Byron Janis: “Live from Leningrad 1960” (available from www.byronjanislive.com). “The great American pianist is heard in a recital he gave in 1960 at the behest of President John F. Kennedy in Leningrad, now St. Petersburg,” says von Rhein. “According to Janis, he was unaware a recording had been made until a vinyl disc transfer sent by an anonymous source turned up in the mailbox of his sound engineer. The pianist is in peak form (his Chopin ‘Funeral March’ Sonata is positively hair-raising), and the restoration captures the frisson of a live performance the Russian audience obviously savored.”

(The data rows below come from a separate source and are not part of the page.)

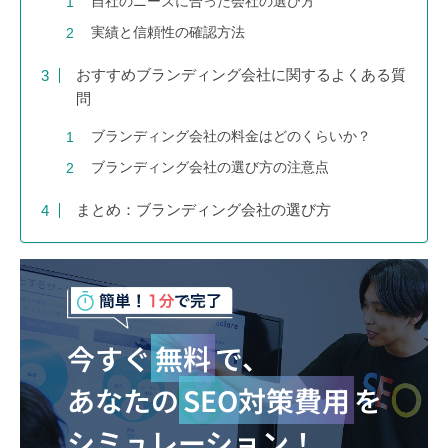
自社のニーズに合った会社の選び方
実績と信頼性の確認方法
おすすめブランディング会社に関するよくある質
問
ブランディング会社の料金はどのくらいか？
ブランディング会社の選び方の注意点
まとめ：ブランディング会社の選び方
今すぐ
無料
で、
あなたの
SEO対策費用
を
シミュレーション！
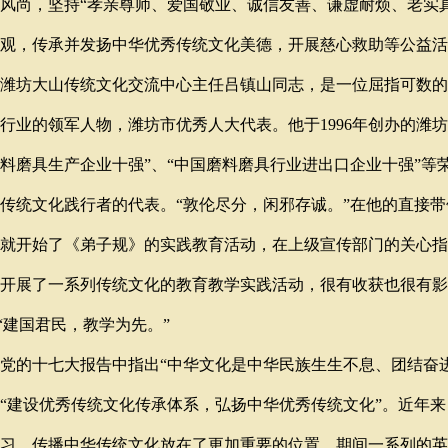
风尚，坚持“孝亲尊师、爱国敬业、诚信友善、谦虚耐烦、老实
观，传承并发扬中华优秀传统文化美德，开展慈心救助等公益活
潍坊大山传统文化交流中心主任吕镇山同志，是一位屈指可数的
行业的领军人物，潍坊市优秀人大代表。他于1996年创办的潍
料磨具生产企业十强”、“中国磨料磨具行业进出口企业十强”等
传统文化践行者的代表。“敦伦尽分，闲邪存诚。”在他的直接带
就开始了《弟子规》的实践教育活动，在上级宣传部门的关心指
开展了一系列传统文化的教育教学实践活动，很有收获也很有影
建国君民，教学为先。”
的十七大报告中指出“中华文化是中华民族生生不息、团结奋进
“建设优秀传统文化传承体系，弘扬中华优秀传统文化”。近年
习、传播中华传统文化放在了更加重要的位置，期间一系列的英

Mr. Janis was the first American artist chosen to participate in the 1960 Cultural Exchange between the United States and the Soviet Union and was hailed on the front page of The New York Times as, "an ambassador in breaking down 'cold war' barriers." He was also the first American concert pianist to be asked back to Cuba, 40 years after his last performance there, during which time no American was allowed to perform on Cuban soil.

His many recordings appear on the RCA, Mercury Phillips and EMI labels. In the Spring of 2012, EMI released a Byron Janis "Chopin Collection," a compilation of his Chopin recordings featuring, for the first time on one CD, two unknown Chopin waltz manuscripts which he discovered at Yale University (the other two versions he discovered at the Chateau de Thoiry in France).